While global abalone stocks have largely collapsed due to overfishing, disease and environmental stressors, New Zealand is fortunate to have one of the last remaining viable wild abalone fisheries in the world.
This fishery, focused mostly on the endemic blackfoot abalone Haliotis iris (pāua), supports valuable customary, commercial, and recreational harvests. However, the sustainability of New Zealand’s wild pāua fishery is increasingly threatened by recreational overharvesting, adverse environmental conditions and stochastic events.
This has prompted a large investment by the commercial seafood sector to enhance pāua stocks. With the exception of a small amount of scientific literature and anecdotal evidence, there are few quantitative data on the efficacy of current stock enhancement methods, how to optimise them, or if modifications might be more suitable and effective.

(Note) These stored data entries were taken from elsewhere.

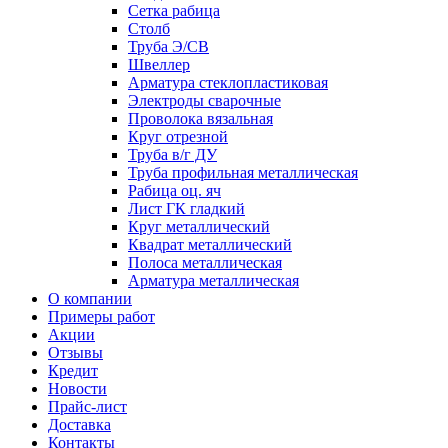
Сетка рабица
Столб
Труба Э/СВ
Швеллер
Арматура стеклопластиковая
Электроды сварочные
Проволока вязальная
Круг отрезной
Труба в/г ДУ
Труба профильная металлическая
Рабица оц. яч
Лист ГК гладкий
Круг металлический
Квадрат металлический
Полоса металлическая
Арматура металлическая
О компании
Примеры работ
Акции
Отзывы
Кредит
Новости
Прайс-лист
Доставка
Контакты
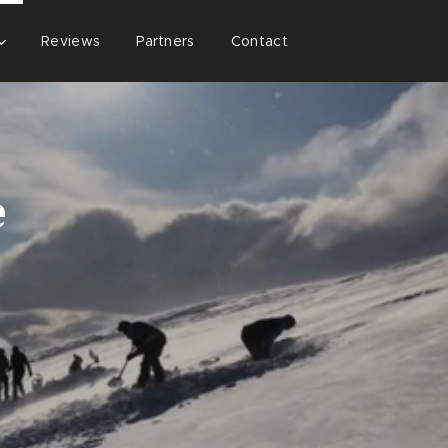
Reviews
Partners
Contact
e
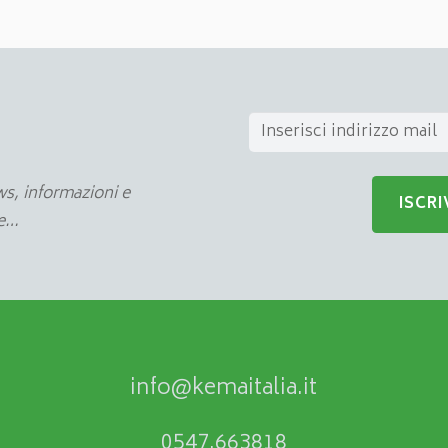
s, informazioni e
re…
info@kemaitalia.it
0547.663818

A recent research programme run by Seafood Innovations Limited, and sponsored by the Pāua industry Council Limited, used multi-year field surveys and experimental work to assess commercial pāua stock enhancement efforts and to test novel methods. Primarily, the focus was on assessing the 2018 commercial outplanting of 167,000 hatchery-raised “seed” pāua at sites along the Kaikōura coastline. These seed pāua were outplanted in response to the cataclysmic Kaikōura earthquake in 2016, which caused high mortality of pāua, loss of critical habitats, and a 5-year closure of the very productive fishery.
Annual field surveys of seven enhancement sites over four years provide one of the only data sets in New Zealand to follow the long-term abundance and growth of outplanted hatchery pāua. Outplanted pāua were visually identified up to three years after their release into the wild, after which they emerged from cryptic habitats and became difficult to distinguish from wild stock, or migrated to deeper habitats.
The recapture rate of seed pāua was affected by movement away from seeding sites, potential mortality, and to the unexpected, prolific natural recruitment that occurred during the study. However, seed pāua made up as much as 40 percent of the population at some sites, and averaged 12 percent of populations across all sites after three years. This suggests that the outplanted seed pāua contributed considerably to overall pāua abundance and rebuilding of pāua stocks.
Growth rates of outplanted seed pāua were typically high (33-40 mm yr-1) for the first two years, before decreasing to c. 25 mm yr-1 in subsequent years. These growth rates are greater than or equal to those of naturally recruited pāua in good habitat. After three years, many of the outplanted seed pāua that had been recaptured had potentially reached sexual maturity (>82 mm shell length). The sites with the greatest density of wild pāua, however, had the slowest growth rates for seed pāua. Furthermore, of the seven seeded sites, two were greatly affected by gravel inundation after storms, which buried juvenile habitats and caused high mortality of seed and wild pāua. This reinforces the importance of appropriate site selection for outplanting and choosing multiple sites to spread the risk associated with stochastic events. The insights from this research, which could be achieved only through detailed multi-year field studies, help clarify the benefits, limitations, utility and likely financial returns of stock enhancement efforts to the fishery using hatchery-raised juveniles.
The second component of this research programme was to experimentally test larval outplanting, the release of competent swimming pāua larvae into natural habitats, for use in stocknenhancement.
This required learning hatchery techniques, inducing mature pāua to spawn synchronously, and rearing and settling resultant larvae. Researchers spent more than two years conducting hatchery spawning trials and completed one of the only controlled experimental outplantings of swimming pāua larvae in New Zealand.
Several outplanting methods were tested in situ and assessed with follow-up surveys after three months. Most of the methods tested did not result in a detectable increase in small recruits in the immediate outplant area. However, one method that was trialled, the outplanting of small rocks pre-settled with larvae, showed some promise as a practical and scalable enhancement method that may be the most cost-effective of those trialled, and worth pursuing.
The programme has produced informative long-term data sets of commercial enhancement efforts that will help improve site selection and methods for future work and provides the details necessary to assess and model likely costs and benefits. Results from experimental larval outplanting highlight the challenges and limitations of larval work, and offer an alternative method to mitigate them. Additionally, this research offers a practical “how-to” guide of two enhancement methods, compiling insight gained from over four years of in-depth research which could prove to be a useful tool for optimising future investments in New Zealand’s pāua fishery.